* How to complete this task: Start at the line below containing "Вход (44, 2516)" and stop at the line containing "Соглашение о неразглашении (338, 2159)". Repeat every line of that stretch exactly, and nothing outside it.

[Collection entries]

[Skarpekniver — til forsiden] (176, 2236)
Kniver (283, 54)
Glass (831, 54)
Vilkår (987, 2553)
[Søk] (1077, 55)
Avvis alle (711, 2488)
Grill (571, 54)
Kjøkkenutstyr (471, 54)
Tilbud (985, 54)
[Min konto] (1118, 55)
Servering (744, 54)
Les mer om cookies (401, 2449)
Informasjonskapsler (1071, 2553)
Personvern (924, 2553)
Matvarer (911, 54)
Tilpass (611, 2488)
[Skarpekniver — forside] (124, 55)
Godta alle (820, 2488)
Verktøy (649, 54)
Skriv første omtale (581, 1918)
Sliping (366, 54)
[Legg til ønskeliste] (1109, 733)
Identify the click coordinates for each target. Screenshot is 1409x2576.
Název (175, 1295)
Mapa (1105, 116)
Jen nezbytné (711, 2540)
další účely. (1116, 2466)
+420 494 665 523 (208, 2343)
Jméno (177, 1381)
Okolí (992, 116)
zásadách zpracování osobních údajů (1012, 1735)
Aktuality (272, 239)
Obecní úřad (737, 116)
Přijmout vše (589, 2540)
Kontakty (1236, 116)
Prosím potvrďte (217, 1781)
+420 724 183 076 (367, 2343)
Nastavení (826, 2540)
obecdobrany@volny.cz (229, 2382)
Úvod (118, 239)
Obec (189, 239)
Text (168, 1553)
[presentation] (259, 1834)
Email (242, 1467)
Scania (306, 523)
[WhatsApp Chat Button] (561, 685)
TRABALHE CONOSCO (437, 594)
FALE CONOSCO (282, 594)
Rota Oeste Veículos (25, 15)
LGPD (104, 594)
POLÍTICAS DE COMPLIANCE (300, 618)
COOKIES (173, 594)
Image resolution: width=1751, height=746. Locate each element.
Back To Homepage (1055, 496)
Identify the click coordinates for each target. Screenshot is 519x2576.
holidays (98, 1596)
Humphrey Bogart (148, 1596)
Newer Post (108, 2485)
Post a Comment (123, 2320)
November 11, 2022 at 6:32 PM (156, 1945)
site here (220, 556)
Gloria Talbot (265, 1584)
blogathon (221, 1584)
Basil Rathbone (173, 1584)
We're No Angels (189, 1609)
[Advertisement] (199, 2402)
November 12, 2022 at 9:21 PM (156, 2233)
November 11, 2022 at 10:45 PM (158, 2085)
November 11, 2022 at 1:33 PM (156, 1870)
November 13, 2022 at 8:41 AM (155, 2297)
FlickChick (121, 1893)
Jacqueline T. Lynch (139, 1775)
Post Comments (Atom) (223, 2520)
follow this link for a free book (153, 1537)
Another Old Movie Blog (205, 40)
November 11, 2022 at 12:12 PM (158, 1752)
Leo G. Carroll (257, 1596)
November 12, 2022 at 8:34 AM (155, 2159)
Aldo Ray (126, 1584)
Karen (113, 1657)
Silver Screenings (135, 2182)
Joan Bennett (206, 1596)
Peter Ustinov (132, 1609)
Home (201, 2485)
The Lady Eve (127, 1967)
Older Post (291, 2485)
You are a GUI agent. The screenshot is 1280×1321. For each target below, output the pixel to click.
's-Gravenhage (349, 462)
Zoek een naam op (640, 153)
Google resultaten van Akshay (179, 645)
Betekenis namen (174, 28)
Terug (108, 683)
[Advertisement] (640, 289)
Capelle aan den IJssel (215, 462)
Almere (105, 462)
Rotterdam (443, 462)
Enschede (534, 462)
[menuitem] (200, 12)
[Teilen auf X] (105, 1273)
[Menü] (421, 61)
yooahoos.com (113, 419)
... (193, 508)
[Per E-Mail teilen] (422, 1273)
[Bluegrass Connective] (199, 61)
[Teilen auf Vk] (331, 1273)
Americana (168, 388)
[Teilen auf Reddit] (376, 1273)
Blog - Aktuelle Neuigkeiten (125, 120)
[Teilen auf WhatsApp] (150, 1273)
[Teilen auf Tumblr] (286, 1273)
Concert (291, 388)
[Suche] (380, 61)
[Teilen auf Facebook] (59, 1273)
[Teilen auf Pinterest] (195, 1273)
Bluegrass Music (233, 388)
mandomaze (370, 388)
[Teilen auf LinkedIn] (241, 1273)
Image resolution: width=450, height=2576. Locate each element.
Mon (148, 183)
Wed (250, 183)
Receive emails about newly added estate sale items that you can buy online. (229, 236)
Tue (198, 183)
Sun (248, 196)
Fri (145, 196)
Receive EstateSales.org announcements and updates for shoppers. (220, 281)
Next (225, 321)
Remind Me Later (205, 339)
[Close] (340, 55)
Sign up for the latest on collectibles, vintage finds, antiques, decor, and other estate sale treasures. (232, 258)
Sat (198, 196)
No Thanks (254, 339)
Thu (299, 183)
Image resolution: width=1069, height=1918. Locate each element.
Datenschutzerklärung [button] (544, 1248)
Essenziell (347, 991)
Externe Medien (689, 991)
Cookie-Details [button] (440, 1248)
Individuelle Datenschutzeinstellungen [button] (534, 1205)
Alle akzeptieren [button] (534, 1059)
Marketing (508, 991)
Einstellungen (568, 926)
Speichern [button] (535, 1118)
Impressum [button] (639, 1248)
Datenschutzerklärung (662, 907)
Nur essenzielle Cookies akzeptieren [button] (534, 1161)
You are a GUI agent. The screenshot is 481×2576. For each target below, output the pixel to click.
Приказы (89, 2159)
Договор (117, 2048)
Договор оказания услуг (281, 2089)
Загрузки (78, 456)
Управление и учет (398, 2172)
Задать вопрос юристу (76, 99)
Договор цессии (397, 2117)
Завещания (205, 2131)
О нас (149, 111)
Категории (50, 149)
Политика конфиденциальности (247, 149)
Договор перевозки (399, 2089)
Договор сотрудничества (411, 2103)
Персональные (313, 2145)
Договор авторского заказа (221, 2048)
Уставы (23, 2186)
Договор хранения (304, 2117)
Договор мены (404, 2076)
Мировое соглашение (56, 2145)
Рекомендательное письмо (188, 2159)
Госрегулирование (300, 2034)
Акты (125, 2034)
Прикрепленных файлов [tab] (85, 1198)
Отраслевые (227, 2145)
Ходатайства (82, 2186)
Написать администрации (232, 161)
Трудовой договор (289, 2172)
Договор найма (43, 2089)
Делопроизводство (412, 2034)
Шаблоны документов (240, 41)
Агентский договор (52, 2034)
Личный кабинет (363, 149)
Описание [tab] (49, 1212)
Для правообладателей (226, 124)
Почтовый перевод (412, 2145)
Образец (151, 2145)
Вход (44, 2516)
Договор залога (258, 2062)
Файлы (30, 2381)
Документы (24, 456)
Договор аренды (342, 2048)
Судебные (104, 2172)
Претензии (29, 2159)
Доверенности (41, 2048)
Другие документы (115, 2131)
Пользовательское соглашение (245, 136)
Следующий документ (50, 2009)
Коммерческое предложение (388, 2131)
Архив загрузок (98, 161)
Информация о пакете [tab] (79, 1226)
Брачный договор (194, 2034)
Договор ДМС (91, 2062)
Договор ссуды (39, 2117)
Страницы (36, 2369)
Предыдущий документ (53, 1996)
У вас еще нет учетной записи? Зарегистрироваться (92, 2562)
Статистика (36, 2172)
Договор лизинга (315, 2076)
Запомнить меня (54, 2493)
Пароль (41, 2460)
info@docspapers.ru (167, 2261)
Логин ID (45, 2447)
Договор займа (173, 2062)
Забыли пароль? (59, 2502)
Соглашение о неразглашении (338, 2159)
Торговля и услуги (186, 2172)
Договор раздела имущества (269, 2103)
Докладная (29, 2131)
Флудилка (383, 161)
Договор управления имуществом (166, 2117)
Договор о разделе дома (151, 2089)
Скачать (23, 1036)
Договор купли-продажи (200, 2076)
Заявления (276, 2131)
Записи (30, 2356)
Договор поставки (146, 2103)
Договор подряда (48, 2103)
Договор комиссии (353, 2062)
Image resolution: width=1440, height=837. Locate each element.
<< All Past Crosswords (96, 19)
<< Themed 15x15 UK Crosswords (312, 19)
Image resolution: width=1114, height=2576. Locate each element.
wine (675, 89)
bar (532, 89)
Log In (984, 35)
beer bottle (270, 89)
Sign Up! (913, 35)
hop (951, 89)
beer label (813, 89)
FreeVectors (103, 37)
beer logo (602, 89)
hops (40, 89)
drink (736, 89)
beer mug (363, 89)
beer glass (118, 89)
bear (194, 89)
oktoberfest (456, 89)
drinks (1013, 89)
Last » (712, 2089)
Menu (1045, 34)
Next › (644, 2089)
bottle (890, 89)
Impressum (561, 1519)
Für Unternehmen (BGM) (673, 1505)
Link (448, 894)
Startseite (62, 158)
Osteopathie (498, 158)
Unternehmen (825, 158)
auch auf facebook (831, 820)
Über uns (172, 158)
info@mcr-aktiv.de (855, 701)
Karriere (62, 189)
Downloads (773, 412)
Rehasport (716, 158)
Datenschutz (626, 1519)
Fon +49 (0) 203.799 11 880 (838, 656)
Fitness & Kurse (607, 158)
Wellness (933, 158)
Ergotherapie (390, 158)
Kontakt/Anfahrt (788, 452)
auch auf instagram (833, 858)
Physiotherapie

* Response:
Вход (44, 2516)
Договор залога (258, 2062)
Файлы (30, 2381)
Документы (24, 456)
Договор аренды (342, 2048)
Судебные (104, 2172)
Претензии (29, 2159)
Доверенности (41, 2048)
Другие документы (115, 2131)
Пользовательское соглашение (245, 136)
Следующий документ (50, 2009)
Коммерческое предложение (388, 2131)
Архив загрузок (98, 161)
Информация о пакете [tab] (79, 1226)
Брачный договор (194, 2034)
Договор ДМС (91, 2062)
Договор ссуды (39, 2117)
Страницы (36, 2369)
Предыдущий документ (53, 1996)
У вас еще нет учетной записи? Зарегистрироваться (92, 2562)
Статистика (36, 2172)
Договор лизинга (315, 2076)
Запомнить меня (54, 2493)
Пароль (41, 2460)
info@docspapers.ru (167, 2261)
Логин ID (45, 2447)
Договор займа (173, 2062)
Забыли пароль? (59, 2502)
Соглашение о неразглашении (338, 2159)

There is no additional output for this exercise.